By Jim Pshock, Bravo Founder and CEO
This week, the American Association of Retired Persons (AARP) sued the Equal Employment Opportunity Commission (EEOC) because it felt the new ADA and GINA wellness regulations allow employers too much room to “force” employees to divulge personal health information.
See related story here: http://nyti.ms/2f4YnC2.
So much for thinking that 2017 would be the first time we start a year with no questions in the market about regulations or lawsuits…!
While it caught me off guard, and I’ve yet to finish reading the full complaint, I’m not surprised that a group like AARP has taken issue with the EEOC regulations. At least as far as the “non-health participant” element of the 30 percent is concerned.
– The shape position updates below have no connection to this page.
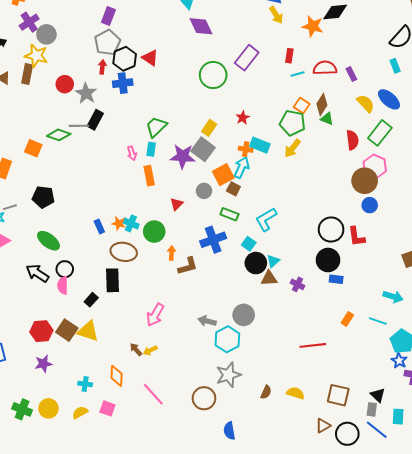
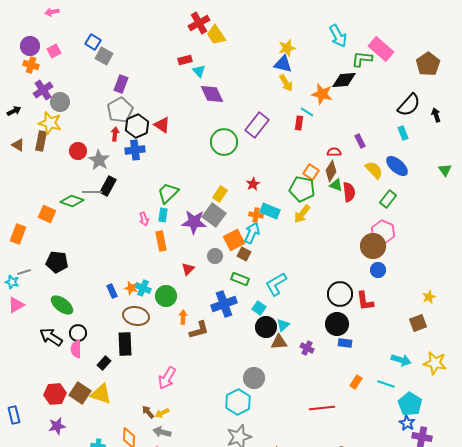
red semicircle: (325, 68) -> (334, 152), moved, size x0.6
cyan line: (298, 74) -> (307, 112), moved, turned 48
green rectangle: (380, 133) -> (388, 199), size x0.7
red semicircle: (352, 140) -> (349, 192), moved
gray arrow: (207, 321) -> (162, 432), moved

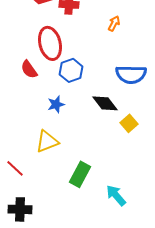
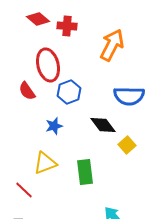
orange arrow: (114, 23) -> (112, 45), size x2.0
red line: (15, 168) -> (24, 190), moved
green rectangle: (80, 174) -> (85, 172), moved, turned -35

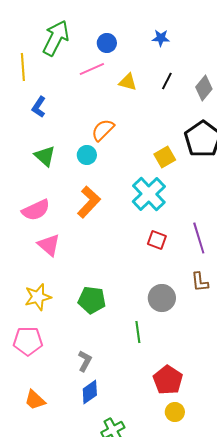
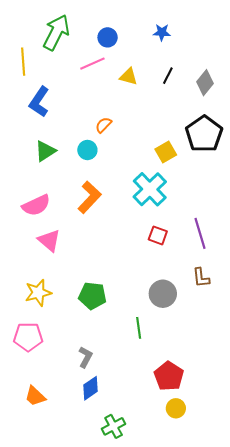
blue L-shape: (39, 107) -> (39, 102), size x1.4
orange semicircle: (103, 130) -> (104, 125), size x0.7
green triangle: (45, 156) -> (45, 151), turned 45

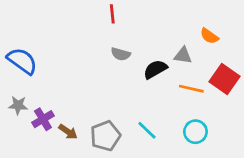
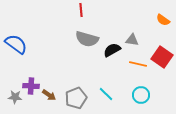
orange semicircle: (209, 36) -> (163, 20), moved
gray semicircle: (121, 54) -> (87, 39), size x1.6
gray star: (18, 105) -> (15, 97), moved
purple cross: (43, 119) -> (31, 86), turned 35

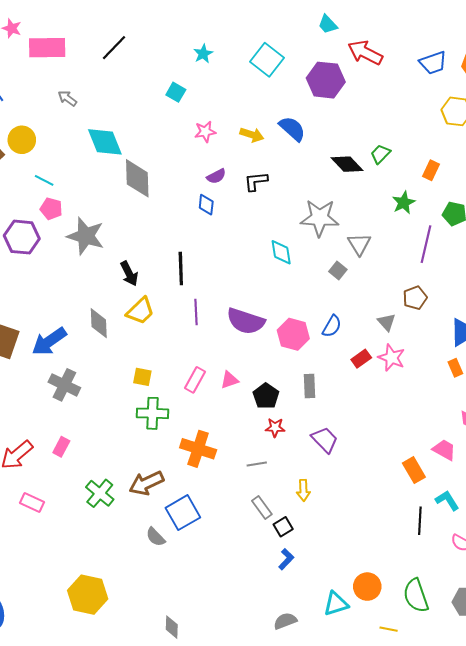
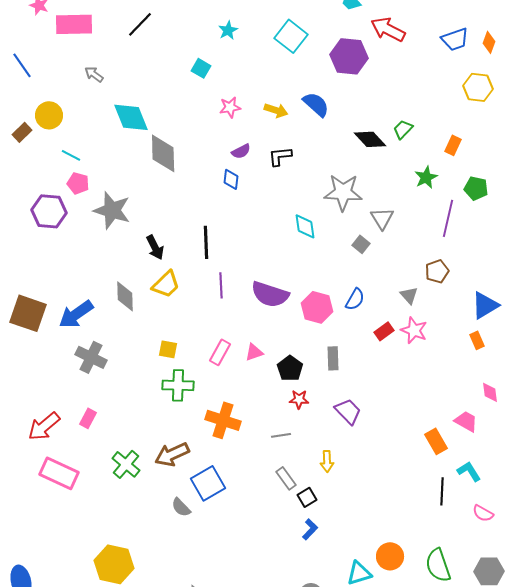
pink rectangle: (32, 502) -> (59, 473), size x1.6

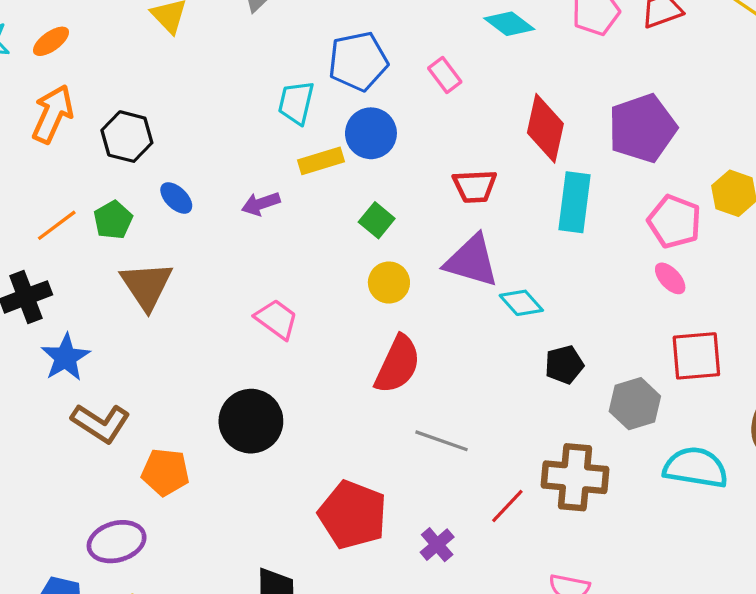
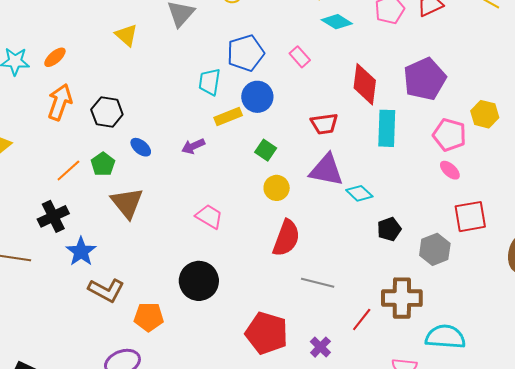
cyan semicircle: (696, 468) -> (445, 337), moved

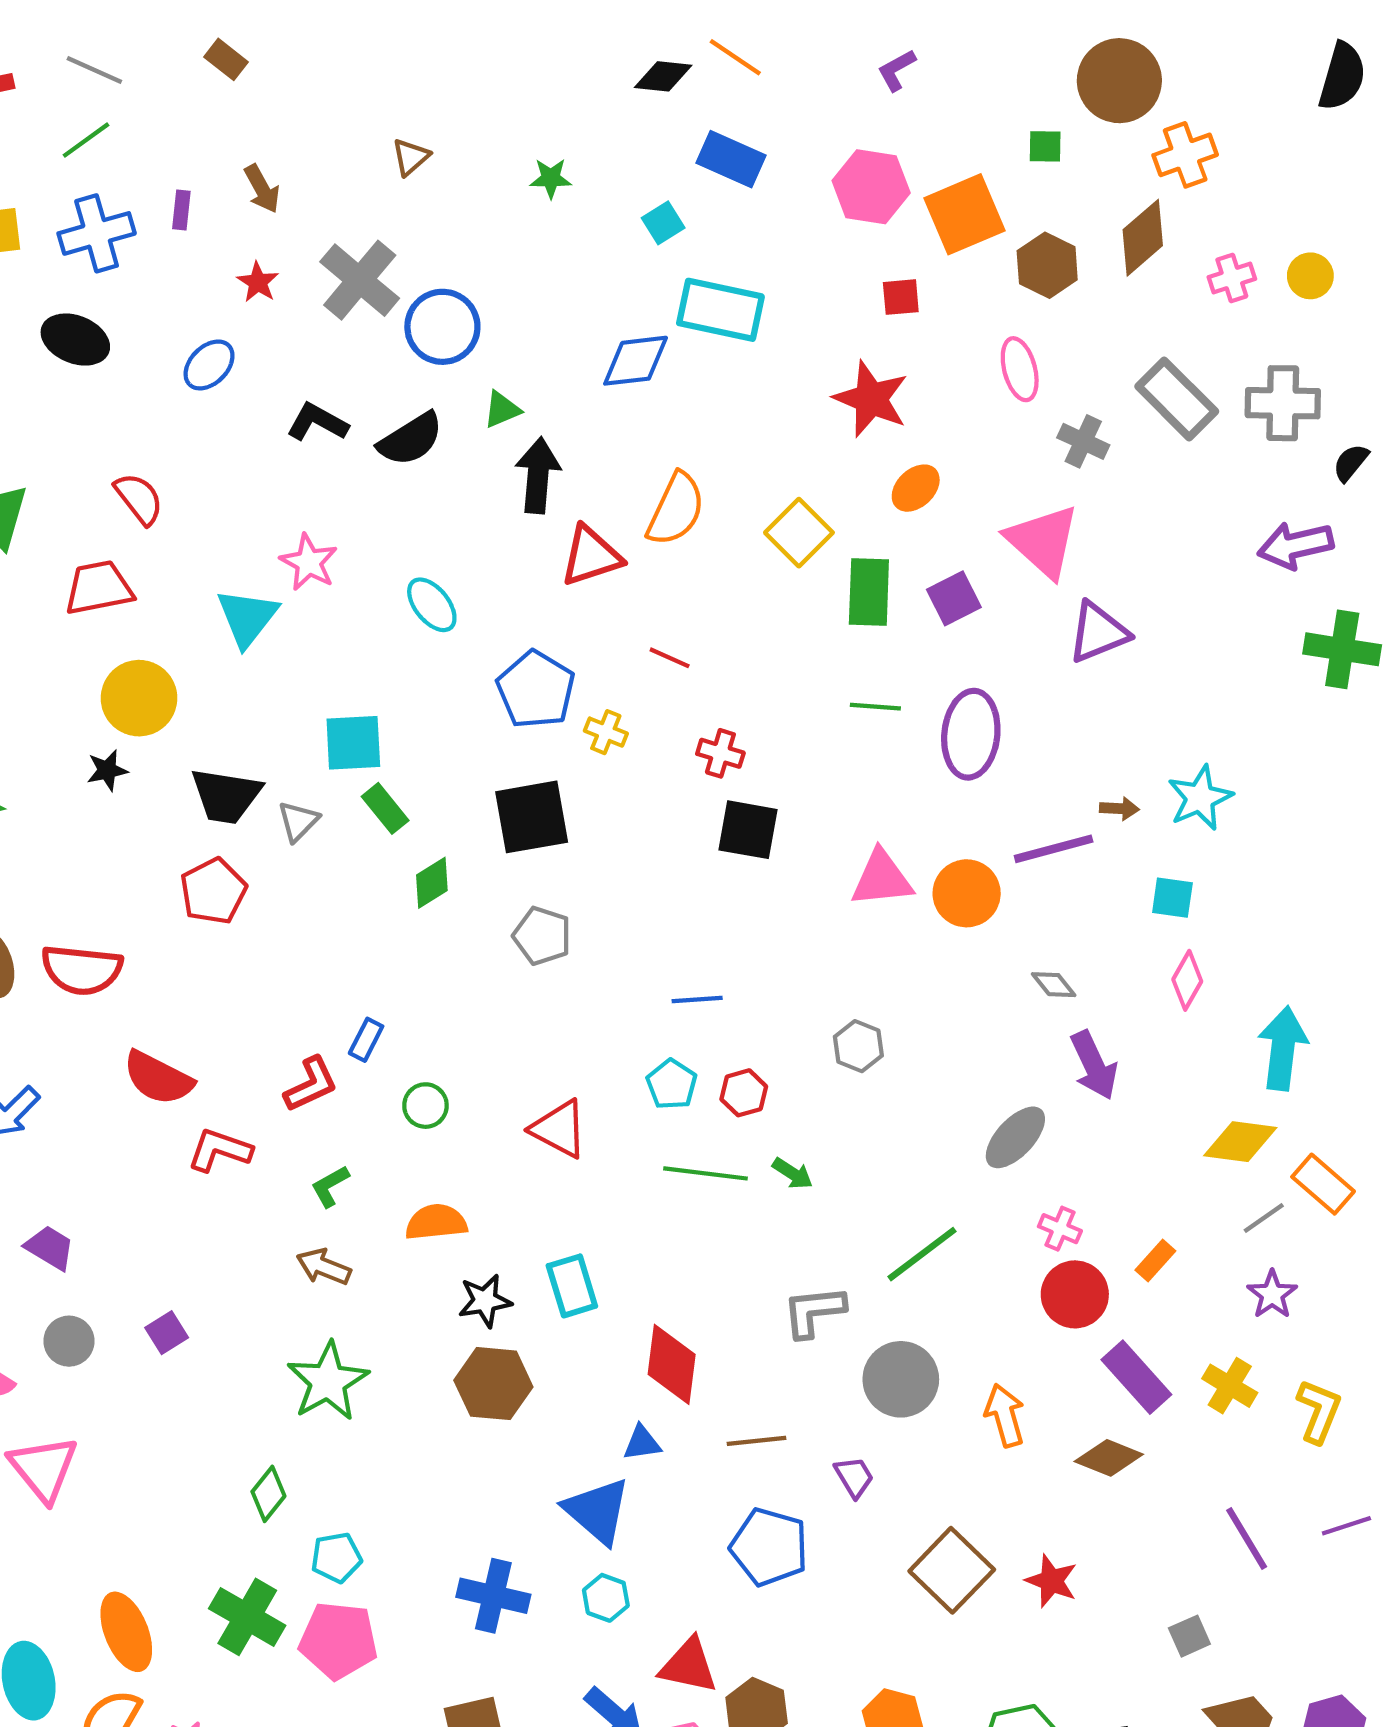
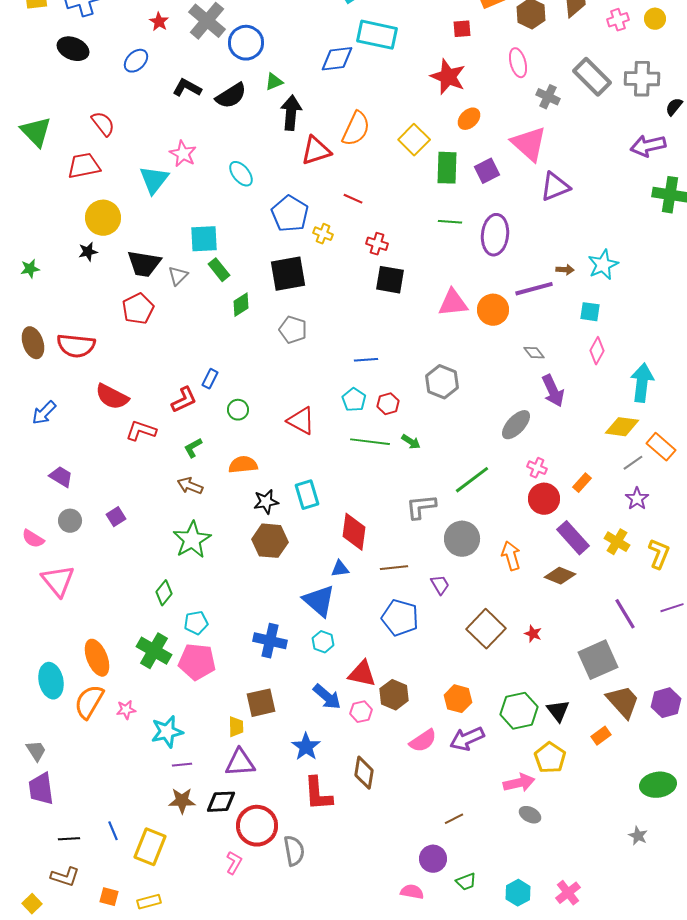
gray hexagon: (858, 1046) -> (442, 382), size x1.4
red star: (1051, 1581) -> (533, 634), size x0.7
gray square: (1189, 1636) -> (598, 660), size x2.0

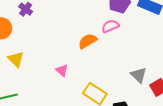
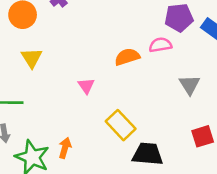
gray triangle: (139, 75) -> (190, 85), moved

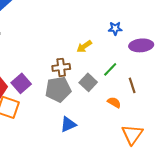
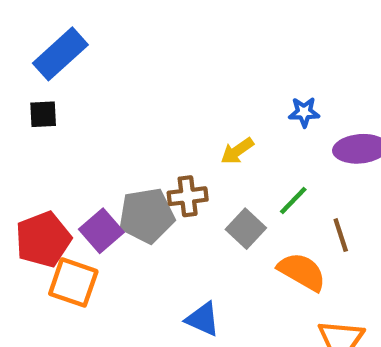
gray pentagon: (58, 89) -> (147, 216), moved
orange semicircle: (114, 102) -> (302, 272), size x1.6
blue triangle: (68, 124) -> (203, 319), turned 48

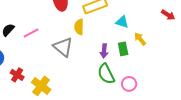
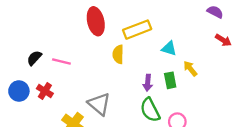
pink line: (31, 33) -> (61, 61), turned 42
gray triangle: (63, 47) -> (99, 104), moved
red cross: (17, 75) -> (45, 91), moved

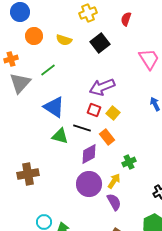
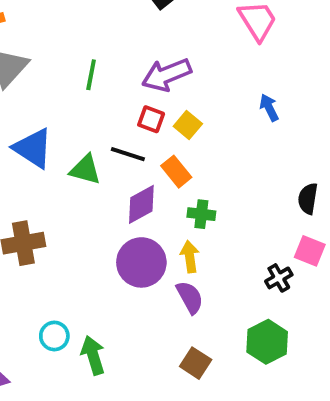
green line: (48, 70) -> (91, 75), moved, turned -42
blue triangle: (54, 107) -> (33, 148), moved
green cross: (129, 162) -> (201, 214), moved, turned 32
yellow arrow: (114, 181) -> (190, 257), turned -42

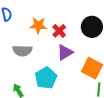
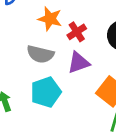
gray semicircle: (22, 51) -> (40, 54), moved

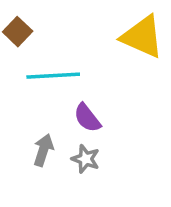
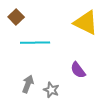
purple semicircle: (87, 118) -> (78, 70), moved

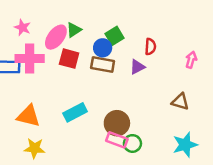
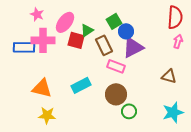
green triangle: (74, 30) -> (87, 30), moved
red semicircle: (150, 47) -> (175, 17), moved, size x1.6
blue circle: (103, 48) -> (126, 31), moved
brown rectangle: (103, 65) -> (104, 45), turned 54
purple triangle: (137, 67) -> (133, 47), size x1.6
pink rectangle: (117, 140) -> (116, 66), moved

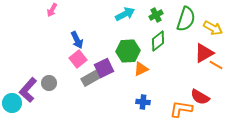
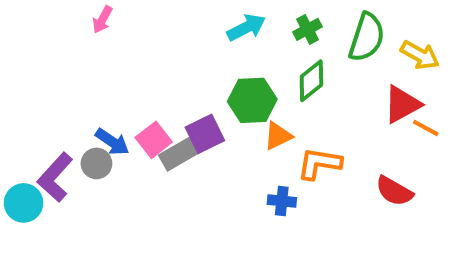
blue arrow: (77, 40) -> (112, 142), moved, turned -30
pink square: (78, 59) -> (154, 140), moved
orange L-shape: (181, 109) -> (319, 163), moved

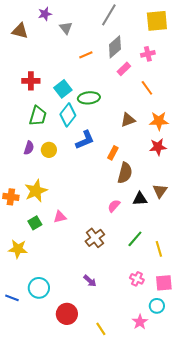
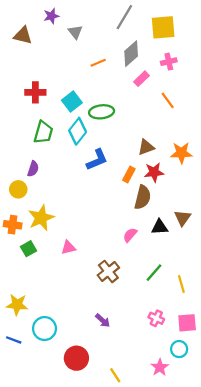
yellow square: (157, 21) -> (163, 27), moved
brown triangle: (128, 120) -> (146, 147), moved
orange star: (159, 121) -> (181, 153), moved
red star: (158, 147) -> (154, 172), moved
yellow circle: (49, 150) -> (18, 189), moved
green square: (35, 223) -> (29, 249), moved
yellow star: (18, 249) -> (17, 305), moved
Prior to the new EEOC regulations, the ACA and HIPAA allowed a safe harbor that let plans use up to 30 percent of premium (50 percent with tobacco) in the form of health plan contribution adjustments or plan design differentials (deductibles, HSA deposits, etc.) for health plan participants. I think there was a strong argument for the “voluntariness” of these programs, given the fact that enrolling in the health plan was itself a voluntary choice, and the incentive or penalty to participate (or not) was impacting the benefit design or the cost that you as an employee chose by selecting a certain plan offered to you.
The biggest complaint from patient advocacy groups about the ACA and HIPAA maximums was that they only pertained to “health-contingent” incentives. This allowed employers to tie up to 100 percent of premium to one’s choice to participate in a wellness program, complete a health risk assessment, attend a screening, etc. Because this was at the heart of the lawsuits filed in late 2014, we expected that the EEOC was going to expand the calculation of the 30 percent to include any activities related to a disability related inquiry, or to any type of health exam. But I and many others were surprised to see the ADA and GINA regulations extend the 30 percent maximum to individuals outside of the health plan. The EEOC rules made it clear that employers could use cash, even in the event they don’t offer a health plan or a person doesn’t enroll in the plan. Furthermore, the EEOC said you could use a penalty or an incentive of up to 30 percent of the lowest cost plan a person could have chosen. Now, the 30 percent isn’t “out of your benefit plan,” it could be “out of your paycheck.” The health plan could just be a reference point that determined how much money an employer could use to induce one to participate. In fact, as written, it appears they could even dock wages if a person failed to participate or if an employee’s spouse who isn’t covered by the health plan admitted to be a tobacco user.
I was personally very surprised the EEOC allowed this and I’m not surprised that groups like the AARP have an issue with it. To be clear, I don’t know of a single employer using financial penalties like this outside of the health plan. The ADA and GINA rules do seem, however, to leave the door open for this which what I suspect may be addressed through this new lawsuit. As always, Bravo will help employers comply with all known rules and regulations, and steer you away from questionable practices. We will keep you posted on the latest developments.